Inflorescence axillary unbranched, peduncles stout, broadened apically, 0.4–2 cm long, buds 7, pedicellate (pedicels 0.1–0.7 cm long). Mature buds ovoid to broadly fusiform (0.6–1.2 cm long, 0.3–0.7 cm wide), scar present, operculum obtusely conical, all stamens inflexed but to varying degrees, anthers narrowly oblong, versatile, sub-basifixed, dehiscing by longitudinal slits, style long and straight, stigma blunt, locules 3, the placentae each with (5)6 vertical rows of ovules. Flowers white.
Fruit normally pedicellate (pedicels (0)0.1–0.6 cm long), obconical to hemispherical, 0.3–0.6 cm long, 0.5–0.7 cm wide, disc level to descending, valves 3, exserted.
Seeds pale to dark brown, 1–2 mm long, ovoid or flattened-ovoid sometimes polygonal in outline, dorsal surface deeply, narrowly and closely fissured, margin ragged, hilum ventral. (Seedcoat often referred to as being honey-combed.)
Cultivated seedlings (measured at ca node 10): cotyledons Y-shaped (bisected); stems square in cross-section, smooth or slightly warty; leaves always petiolate, opposite for ca 5 nodes then alternate, lanceolate, 7.5–10.5 cm long, 1.5–3 cm wide, dull, grey-green.
Flowering has been recorded in February, March, August, September, November and December.
A small mallet, endemic to Western Australia. It is very widespread in the wheatbelt and Goldfields from Mullewa in the north-west, south-east to near Pingrup and Mt Short near Ravensthorpe, extending east and north to Norseman and Zanthus and Lake Minigwal in the western part of the Great Victoria Desert and north to Admiral Flat near Laverton. The bark is smooth, brilliant coppery in season. The adult leaves are very glossy, green. Buds are in sevens on prominently flattened peduncles.

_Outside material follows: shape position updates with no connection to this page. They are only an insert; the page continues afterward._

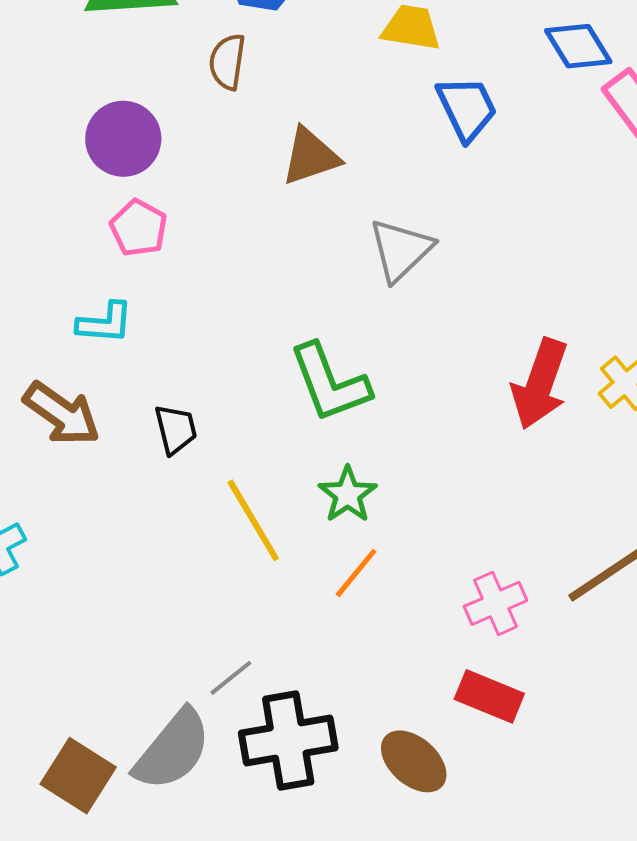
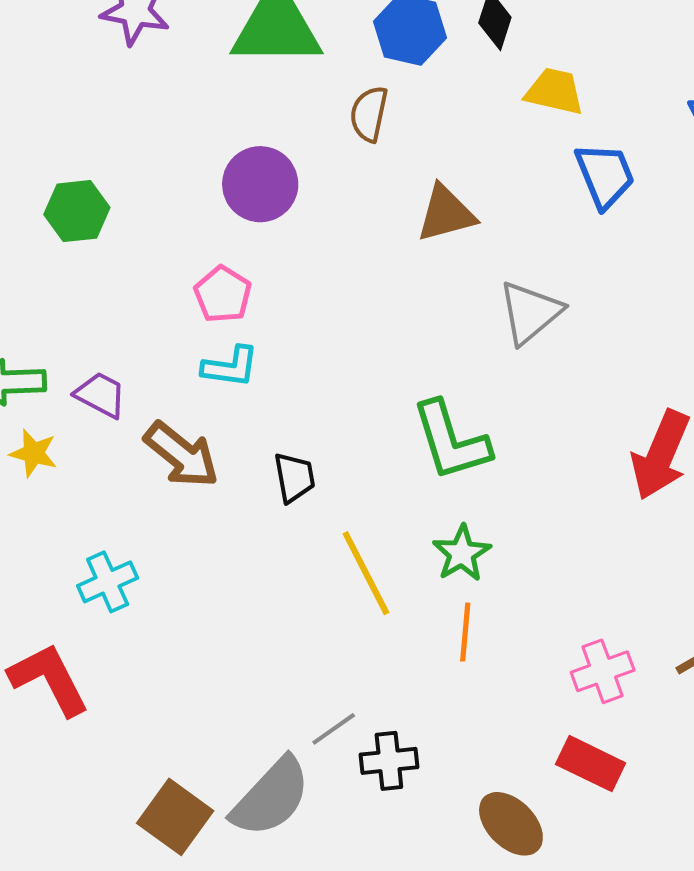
pink pentagon: (139, 228) -> (223, 294), moved
orange line: (356, 573) -> (465, 632), turned -38
black cross: (288, 741) -> (389, 761), moved, size x0.6

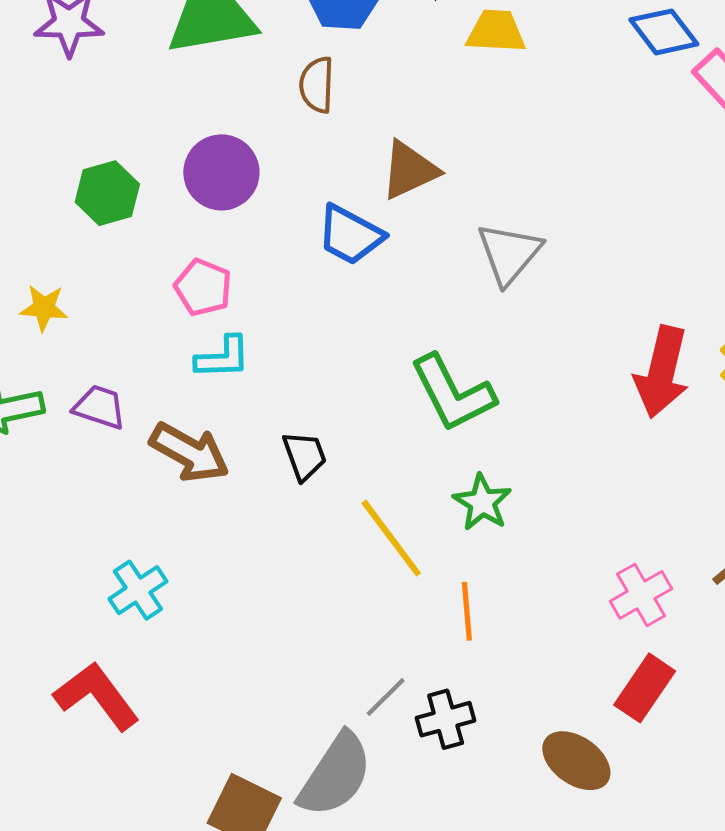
blue trapezoid: (605, 175) -> (350, 235), moved, turned 150
green hexagon: (77, 211) -> (107, 193), moved
yellow star: (34, 453) -> (44, 308), moved
orange line: (465, 632) -> (467, 611), moved
red rectangle: (591, 764) -> (645, 688), turned -72

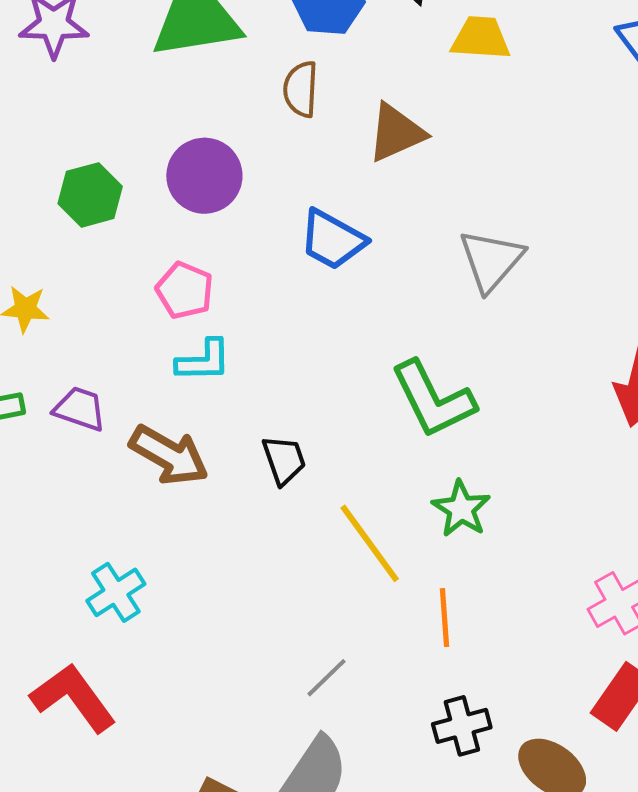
brown triangle: (409, 170) -> (396, 133), moved
gray line: (386, 697) -> (327, 678), moved
black cross: (446, 719) -> (462, 726), moved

Eucalyptus salubris belongs in Eucalyptus subgenus Symphyomyrtus section Bisectae subsection Glandulosae because the buds have two opercula, the cotyledons are bisected and the branchlets have numerous oil glands in the pith. Within this subsection E. salubris belongs to a well known small group, the gimlets (series Contortae), a group notable for the slender fluted, twisted shiny colourful trunks. The gimlets are further recognised by very irregular island oil glands in the leaves and irregularly and deeply pitted seed-coats.
E. salubris is one of six true gimlet species with buds in sevens; the others are E. campaspe, E. effusa, E. ravida, E. terebra and E. tortilis. The mallee species E. effusa is a slightly atypical gimlet in having scruffy-ribbony lower stems. The non-glaucous E. salubris is easily distinguished from E. ravida and E. campaspe, both of which have conspicuously glaucous branchlets. E. terebra has larger, sessile, crowded buds and fruit (pedicellate in E. salubris). E. tortilis is morphologically closest to E. salubris differing only in having larger buds with more acute operculum and slightly larger fruit. Two other gimlet species, E. creta and E. diptera, have buds in clusters of 3 and are generally smaller trees than E. salubris.